## Supplied records

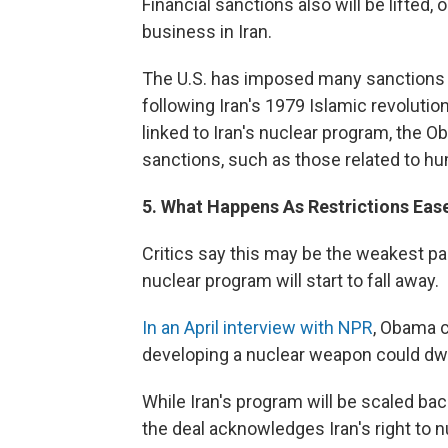
Financial sanctions also will be lifted
business in Iran.
The U.S. has imposed many sanctions a
following Iran's 1979 Islamic revolutio
linked to Iran's nuclear program, the 
sanctions, such as those related to huma
5. What Happens As Restrictions Ease
Critics say this may be the weakest part
nuclear program will start to fall away.
In an April interview with NPR
, Obama c
developing a nuclear weapon could dwin
While Iran's program will be scaled back
the deal acknowledges Iran's right to n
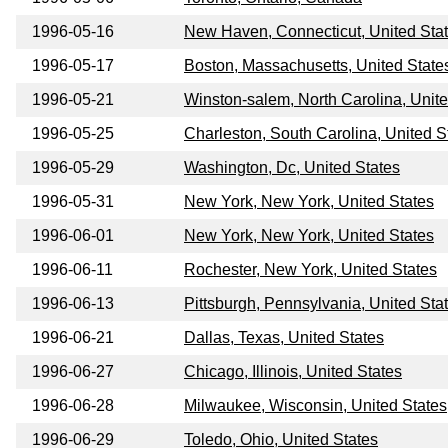
1996-05-16
New Haven, Connecticut, United Sta
1996-05-17
Boston, Massachusetts, United State
1996-05-21
Winston-salem, North Carolina, Unite
1996-05-25
Charleston, South Carolina, United S
1996-05-29
Washington, Dc, United States
1996-05-31
New York, New York, United States
1996-06-01
New York, New York, United States
1996-06-11
Rochester, New York, United States
1996-06-13
Pittsburgh, Pennsylvania, United Sta
1996-06-21
Dallas, Texas, United States
1996-06-27
Chicago, Illinois, United States
1996-06-28
Milwaukee, Wisconsin, United States
1996-06-29
Toledo, Ohio, United States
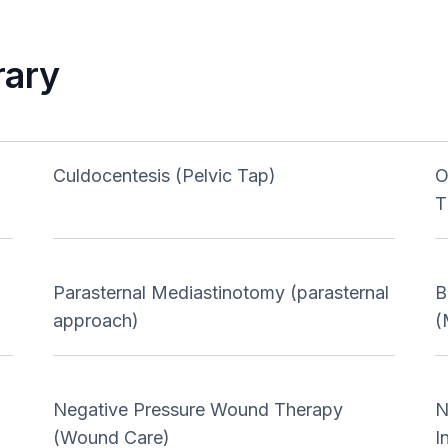
rary
Culdocentesis (Pelvic Tap)
O
T
Parasternal Mediastinotomy (parasternal
B
approach)
(
Negative Pressure Wound Therapy
N
(Wound Care)
I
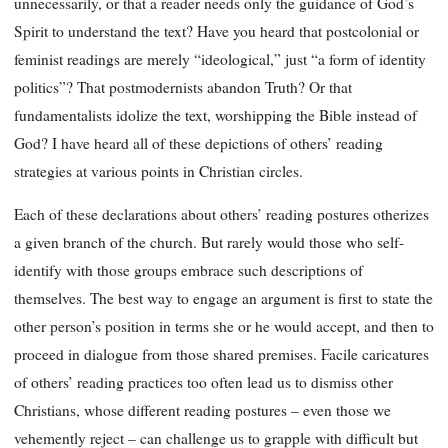
unnecessarily, or that a reader needs only the guidance of God’s
Spirit to understand the text? Have you heard that postcolonial or
feminist readings are merely “ideological,” just “a form of identity
politics”? That postmodernists abandon Truth? Or that
fundamentalists idolize the text, worshipping the Bible instead of
God? I have heard all of these depictions of others’ reading
strategies at various points in Christian circles.
Each of these declarations about others’ reading postures otherizes
a given branch of the church. But rarely would those who self-
identify with those groups embrace such descriptions of
themselves. The best way to engage an argument is first to state the
other person’s position in terms she or he would accept, and then to
proceed in dialogue from those shared premises. Facile caricatures
of others’ reading practices too often lead us to dismiss other
Christians, whose different reading postures – even those we
vehemently reject – can challenge us to grapple with difficult but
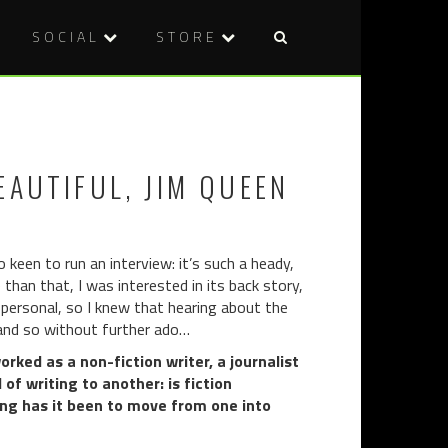
SOCIAL
STORE
Post
BROOKLY
V/H/S/99
naviga
HORROR
(2022)
FILM
FESTIVAL:
EAUTIFUL, JIM QUEEN
REPULSE
(2021)
 keen to run an interview: it’s such a heady,
than that, I was interested in its back story,
y personal, so I knew that hearing about the
, and so without further ado…
rked as a non-fiction writer, a journalist
of writing to another: is fiction
ng has it been to move from one into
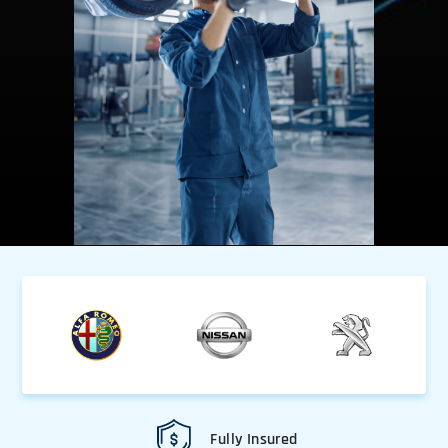
Fully Insured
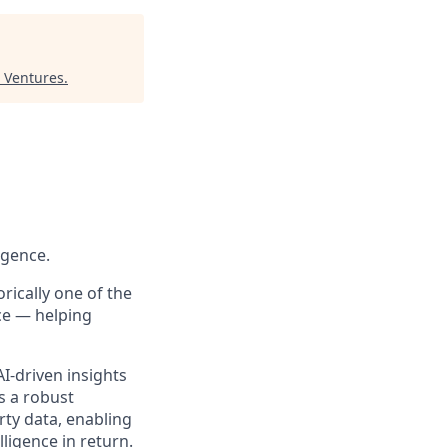
 Ventures
.
igence.
rically one of the
ce — helping
I-driven insights
s a robust
ty data, enabling
ligence in return.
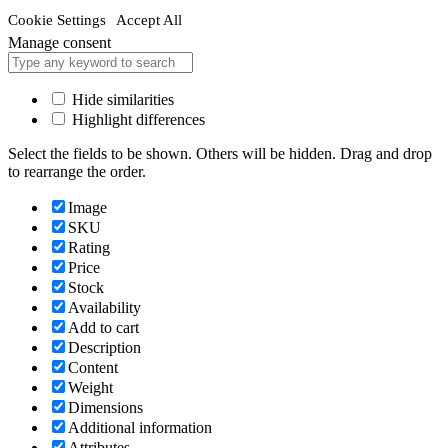
Cookie Settings
Accept All
Manage consent
Hide similarities
Highlight differences
Select the fields to be shown. Others will be hidden. Drag and drop
to rearrange the order.
Image
SKU
Rating
Price
Stock
Availability
Add to cart
Description
Content
Weight
Dimensions
Additional information
Attributes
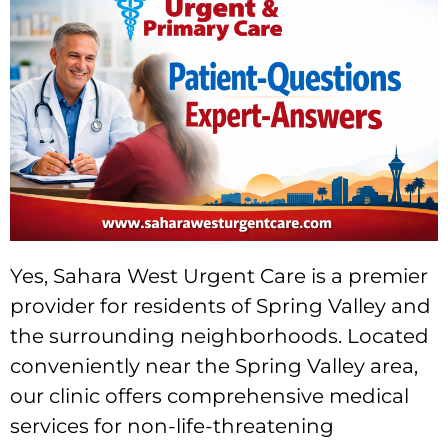
Yes, Sahara West Urgent Care is a premier
provider for residents of Spring Valley and
the surrounding neighborhoods. Located
conveniently near the Spring Valley area,
our clinic offers comprehensive medical
services for non-life-threatening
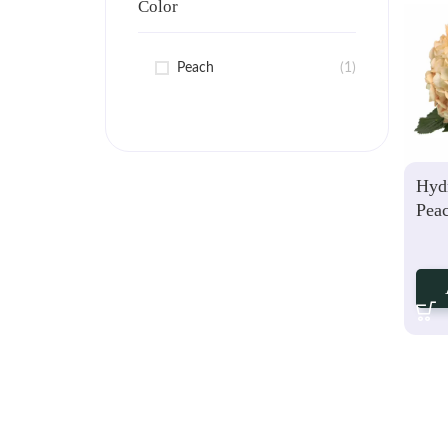
Color
Peach
(1)
Hyd
Pea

## Task prompt
Scan the material above and determine how many lines include the word "that"; report only the number.

## Answer to the exercise
5